SHR-1210 Plus Apatinib in Patients With Hepatocellular Carcinoma After Surgery

Status:
Unknown status

Trial end date:
2020-03-01

Target enrollment:
0

Participant gender:
All

Summary

SHR-1210 is a humanized anti-PD1 Immunoglobulin G4 (IgG4) monoclonal antibody. This is an open- label，single center ，non-randomized ，Single Arm Exploratory Study . This clinical study is an investigator-initiatedclini-cal trial（IIT ）.The objective of this study is to evaluate the efficacy and safety of adjuvant therapy with anti-PD-1 antibody SHR-1210 and apatinib in patients with Barcelona Clinic Liver Cancer (BCLC) B&C stage hepatocellular carcinoma after surgery.

Phase:

N/A

Accepts Healthy Volunteers?

Details

Lead Sponsor:

Shanghai Zhongshan Hospital

Treatments:

Antibodies
Apatinib
Immunoglobulins

Criteria

Inclusion Criteria:

1. age:18-75 years, male or femal.

2. Hepatocellular carcinoma confirmed by histopathology, Child-Pugh A .

3. BCLC staging is stage B or C, preoperative assessment of no extrahepatic metastases.

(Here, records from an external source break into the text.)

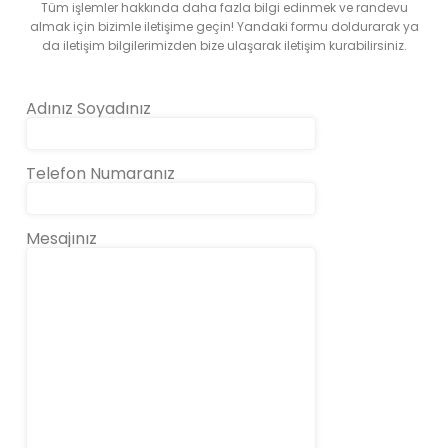
Tüm işlemler hakkında daha fazla bilgi edinmek ve randevu
almak için bizimle iletişime geçin! Yandaki formu doldurarak ya
da iletişim bilgilerimizden bize ulaşarak iletişim kurabilirsiniz.
Adınız Soyadınız
Telefon Numaranız
Mesajınız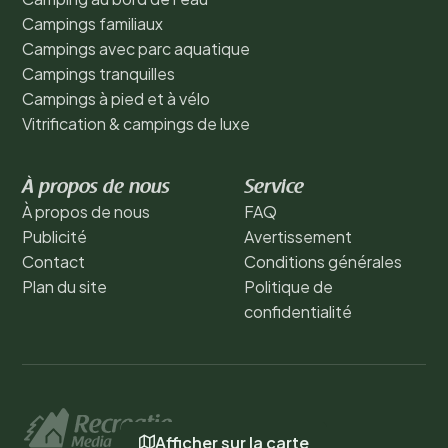
Campings familiaux
Campings avec parc aquatique
Campings tranquilles
Campings à pied et à vélo
Vitrification & campings de luxe
À propos de nous
Service
À propos de nous
FAQ
Publicité
Avertissement
Contact
Conditions générales
Plan du site
Politique de
confidentialité
Afficher sur la carte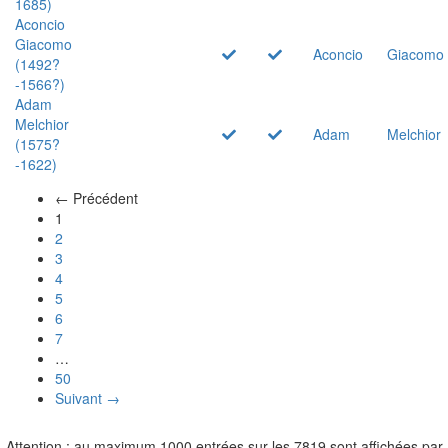
1685)
Aconcio
Giacomo
Aconcio
Giacomo
(1492?
-1566?)
Adam
Melchior
Adam
Melchior
(1575?
-1622)
← Précédent
(actuel)
1
2
3
4
5
6
7
…
50
Suivant →
Attention : au maximum 1000 entrées sur les 7819 sont affichées par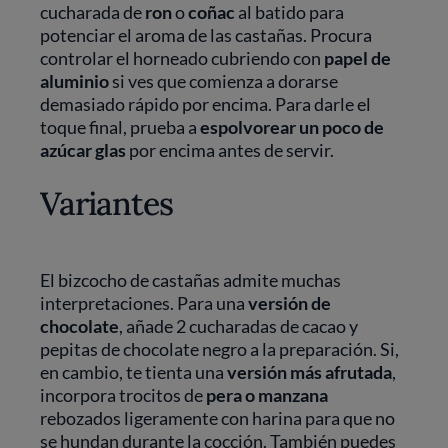
cucharada de
ron
o
coñac
al batido para
potenciar el aroma de las castañas. Procura
controlar el horneado cubriendo con
papel de
aluminio
si ves que comienza a dorarse
demasiado rápido por encima. Para darle el
toque final, prueba a
espolvorear un poco de
azúcar glas
por encima antes de servir.
Variantes
El bizcocho de castañas admite muchas
interpretaciones. Para una
versión de
chocolate
, añade 2 cucharadas de cacao y
pepitas de chocolate negro a la preparación. Si,
en cambio, te tienta una
versión más afrutada
,
incorpora trocitos de
pera o manzana
rebozados ligeramente con harina para que no
se hundan durante la cocción. También puedes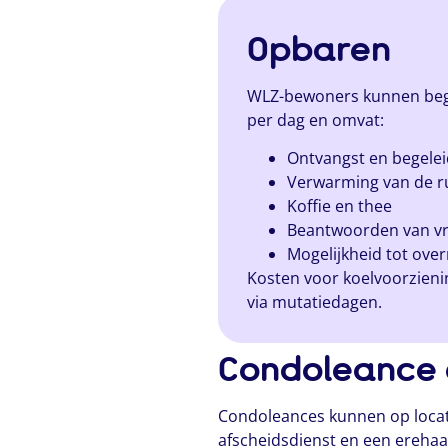
Opbaren
WLZ-bewoners kunnen begel
per dag en omvat:
Ontvangst en begelei
Verwarming van de r
Koffie en thee
Beantwoorden van v
Mogelijkheid tot ove
Kosten voor koelvoorzien
via mutatiedagen.
Condoleance 
Condoleances kunnen op locatie
afscheidsdienst en een erehaa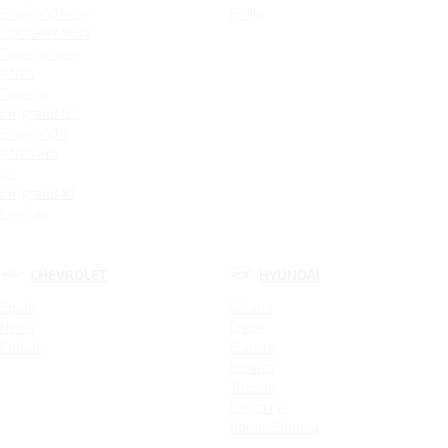
Emgrand New
Smily
COOLRAY NEW
Tugella New
Atlas
Tugella
Emgrand GT
Emgrand 7
Atlas Pro
GS
Emgrand X7
Coolray
CHEVROLET
HYUNDAI
Spark
Solaris
Nexia
Creta
Cobalt
Elantra
Sonata
Tucson
Santa Fe
Новая Elantra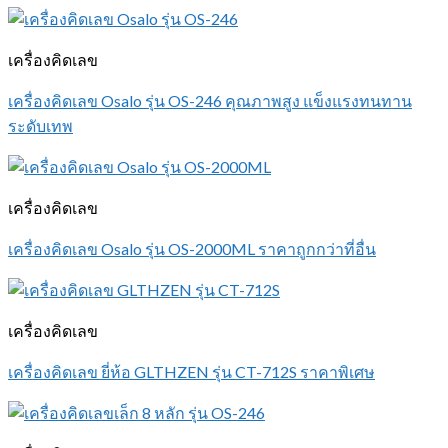
เครื่องคิดเลข
เครื่องคิดเลข Osalo รุ่น OS-246 คุณภาพสูง แข็งแรงทนทาน
ระดับเทพ
เครื่องคิดเลข
เครื่องคิดเลข Osalo รุ่น OS-2000ML ราคาถูกกว่าที่อื่น
เครื่องคิดเลข
เครื่องคิดเลข ยี่ห้อ GLTHZEN รุ่น CT-712S ราคาพิเศษ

4. ECOG Performance Status 0-1.

5. Alpha-fetoprotein (AFP) decreased to normal，3-4 weeks after surgery. If it is not
normal, it must be checked that there is no clear lesion in MRI or CT.

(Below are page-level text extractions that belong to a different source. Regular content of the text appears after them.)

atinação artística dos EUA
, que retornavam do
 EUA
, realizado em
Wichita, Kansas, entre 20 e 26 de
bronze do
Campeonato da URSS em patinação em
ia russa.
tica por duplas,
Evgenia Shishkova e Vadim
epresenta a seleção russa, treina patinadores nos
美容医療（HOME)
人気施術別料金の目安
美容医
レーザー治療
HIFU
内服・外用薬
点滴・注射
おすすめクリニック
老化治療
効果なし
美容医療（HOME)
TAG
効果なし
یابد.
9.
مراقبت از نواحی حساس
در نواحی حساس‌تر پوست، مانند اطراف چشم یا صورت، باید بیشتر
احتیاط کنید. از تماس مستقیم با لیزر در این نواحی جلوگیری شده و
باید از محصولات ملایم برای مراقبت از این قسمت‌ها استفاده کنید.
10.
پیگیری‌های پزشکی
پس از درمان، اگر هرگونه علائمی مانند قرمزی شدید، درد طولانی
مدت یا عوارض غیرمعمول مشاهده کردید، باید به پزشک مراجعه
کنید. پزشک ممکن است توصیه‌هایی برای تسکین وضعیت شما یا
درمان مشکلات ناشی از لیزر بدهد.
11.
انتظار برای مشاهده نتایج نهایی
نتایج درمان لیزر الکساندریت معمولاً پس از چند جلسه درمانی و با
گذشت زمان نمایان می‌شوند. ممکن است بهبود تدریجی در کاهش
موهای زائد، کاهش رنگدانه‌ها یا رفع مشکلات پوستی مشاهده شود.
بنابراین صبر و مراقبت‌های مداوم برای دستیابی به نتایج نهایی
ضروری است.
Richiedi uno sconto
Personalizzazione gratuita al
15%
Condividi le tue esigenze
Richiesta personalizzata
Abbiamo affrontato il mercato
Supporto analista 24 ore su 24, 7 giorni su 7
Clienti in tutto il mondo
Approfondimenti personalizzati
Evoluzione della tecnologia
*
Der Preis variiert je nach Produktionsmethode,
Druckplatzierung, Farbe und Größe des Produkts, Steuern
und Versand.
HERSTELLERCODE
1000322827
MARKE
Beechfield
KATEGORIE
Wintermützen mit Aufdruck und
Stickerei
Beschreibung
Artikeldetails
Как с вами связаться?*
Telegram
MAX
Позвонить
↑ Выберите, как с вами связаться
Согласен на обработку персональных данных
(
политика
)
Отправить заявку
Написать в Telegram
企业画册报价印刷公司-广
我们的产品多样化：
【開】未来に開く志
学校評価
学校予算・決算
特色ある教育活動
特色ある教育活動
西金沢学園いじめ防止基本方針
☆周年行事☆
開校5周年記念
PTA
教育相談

6. Adequate organ function.

7. Patient has given written informed consent.

Exclusion Criteria:

1. No anti-tumor treatment for hepatocellular carcinoma, including chemotherapy and
topical treatment, before surgery.

2. Known history of hypersensitivity to macromolecular protein preparation or any
components of the SHR- 1210 formulation.

3. Tumors are not completely removed, or postoperative pathology suggests
non-hepatocellular carcinoma or other malignant components;

4. Subjects with any active autoimmune disease or history of autoimmune disease

5. Uncontrolled clinically significant heart disease, including but not limited to the
following: (1) > NYHA II congestive heart failure; (2) unstable angina, (3) myocardial
infarction within the past 1 year; (4) clinically significant supraventricular
arrhythmia or ventricular arrhythmia requirement for treatment or intervention;

6. Active infection or an unexplained fever > 38.5°C during screening or before the first
scheduled day of dosing (subjects with tumor fever may be enrolled at the discretion
of the investigator);

7. Received a live vaccine within 4 weeks of the first dose of study medication.

8. Pregnancy or breast feeding.

9. Decision of unsuitableness by principal investigator or physician-in- charge.